In this exercise, every entry is to be copied exactly.

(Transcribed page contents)
--- --- ---

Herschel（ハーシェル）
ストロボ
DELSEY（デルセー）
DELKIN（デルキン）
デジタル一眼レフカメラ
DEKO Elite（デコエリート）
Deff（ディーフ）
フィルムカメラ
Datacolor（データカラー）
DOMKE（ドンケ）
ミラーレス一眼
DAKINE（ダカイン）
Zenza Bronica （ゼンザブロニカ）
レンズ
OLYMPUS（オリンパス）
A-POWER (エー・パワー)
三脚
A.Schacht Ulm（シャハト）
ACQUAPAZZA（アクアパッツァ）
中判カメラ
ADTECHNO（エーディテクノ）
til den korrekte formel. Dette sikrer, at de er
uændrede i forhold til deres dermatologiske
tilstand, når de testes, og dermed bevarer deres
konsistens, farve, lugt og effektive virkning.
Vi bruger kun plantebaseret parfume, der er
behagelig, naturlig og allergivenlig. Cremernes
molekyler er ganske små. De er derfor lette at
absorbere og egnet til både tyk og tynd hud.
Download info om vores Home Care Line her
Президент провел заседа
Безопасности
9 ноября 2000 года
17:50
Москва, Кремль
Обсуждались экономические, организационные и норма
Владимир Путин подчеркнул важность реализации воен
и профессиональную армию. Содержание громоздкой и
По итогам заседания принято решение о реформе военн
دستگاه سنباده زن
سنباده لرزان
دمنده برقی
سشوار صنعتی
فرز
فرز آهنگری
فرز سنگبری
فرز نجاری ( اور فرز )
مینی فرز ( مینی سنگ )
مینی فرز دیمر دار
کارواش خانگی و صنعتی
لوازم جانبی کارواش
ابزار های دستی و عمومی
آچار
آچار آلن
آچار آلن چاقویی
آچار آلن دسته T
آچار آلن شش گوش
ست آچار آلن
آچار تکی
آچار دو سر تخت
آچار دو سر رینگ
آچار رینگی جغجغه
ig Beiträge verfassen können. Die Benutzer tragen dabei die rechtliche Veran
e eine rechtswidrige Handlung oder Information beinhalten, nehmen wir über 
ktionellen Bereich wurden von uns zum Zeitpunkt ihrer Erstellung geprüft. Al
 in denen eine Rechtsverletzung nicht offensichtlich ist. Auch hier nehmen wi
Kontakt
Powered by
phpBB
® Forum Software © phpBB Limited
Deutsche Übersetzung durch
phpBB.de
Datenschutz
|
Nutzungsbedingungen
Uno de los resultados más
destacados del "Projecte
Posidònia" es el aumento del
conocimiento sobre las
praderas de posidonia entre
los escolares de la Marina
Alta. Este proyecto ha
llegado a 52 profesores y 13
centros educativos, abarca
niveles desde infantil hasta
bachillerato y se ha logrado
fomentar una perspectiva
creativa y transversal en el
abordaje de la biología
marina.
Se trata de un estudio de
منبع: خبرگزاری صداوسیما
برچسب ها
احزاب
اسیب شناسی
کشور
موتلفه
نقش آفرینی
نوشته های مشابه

--- --- ---

Exercise response —
Herschel（ハーシェル）
ストロボ
DELSEY（デルセー）
DELKIN（デルキン）
デジタル一眼レフカメラ
DEKO Elite（デコエリート）
Deff（ディーフ）
フィルムカメラ
Datacolor（データカラー）
DOMKE（ドンケ）
ミラーレス一眼
DAKINE（ダカイン）
Zenza Bronica （ゼンザブロニカ）
レンズ
OLYMPUS（オリンパス）
A-POWER (エー・パワー)
三脚
A.Schacht Ulm（シャハト）
ACQUAPAZZA（アクアパッツァ）
中判カメラ
ADTECHNO（エーディテクノ）
til den korrekte formel. Dette sikrer, at de er
uændrede i forhold til deres dermatologiske
tilstand, når de testes, og dermed bevarer deres
konsistens, farve, lugt og effektive virkning.
Vi bruger kun plantebaseret parfume, der er
behagelig, naturlig og allergivenlig. Cremernes
molekyler er ganske små. De er derfor lette at
absorbere og egnet til både tyk og tynd hud.
Download info om vores Home Care Line her
Президент провел заседа
Безопасности
9 ноября 2000 года
17:50
Москва, Кремль
Обсуждались экономические, организационные и норма
Владимир Путин подчеркнул важность реализации воен
и профессиональную армию. Содержание громоздкой и
По итогам заседания принято решение о реформе военн
دستگاه سنباده زن
سنباده لرزان
دمنده برقی
سشوار صنعتی
فرز
فرز آهنگری
فرز سنگبری
فرز نجاری ( اور فرز )
مینی فرز ( مینی سنگ )
مینی فرز دیمر دار
کارواش خانگی و صنعتی
لوازم جانبی کارواش
ابزار های دستی و عمومی
آچار
آچار آلن
آچار آلن چاقویی
آچار آلن دسته T
آچار آلن شش گوش
ست آچار آلن
آچار تکی
آچار دو سر تخت
آچار دو سر رینگ
آچار رینگی جغجغه
ig Beiträge verfassen können. Die Benutzer tragen dabei die rechtliche Veran
e eine rechtswidrige Handlung oder Information beinhalten, nehmen wir über 
ktionellen Bereich wurden von uns zum Zeitpunkt ihrer Erstellung geprüft. Al
 in denen eine Rechtsverletzung nicht offensichtlich ist. Auch hier nehmen wi
Kontakt
Powered by
phpBB
® Forum Software © phpBB Limited
Deutsche Übersetzung durch
phpBB.de
Datenschutz
|
Nutzungsbedingungen
Uno de los resultados más
destacados del "Projecte
Posidònia" es el aumento del
conocimiento sobre las
praderas de posidonia entre
los escolares de la Marina
Alta. Este proyecto ha
llegado a 52 profesores y 13
centros educativos, abarca
niveles desde infantil hasta
bachillerato y se ha logrado
fomentar una perspectiva
creativa y transversal en el
abordaje de la biología
marina.
Se trata de un estudio de
منبع: خبرگزاری صداوسیما
برچسب ها
احزاب
اسیب شناسی
کشور
موتلفه
نقش آفرینی
نوشته های مشابه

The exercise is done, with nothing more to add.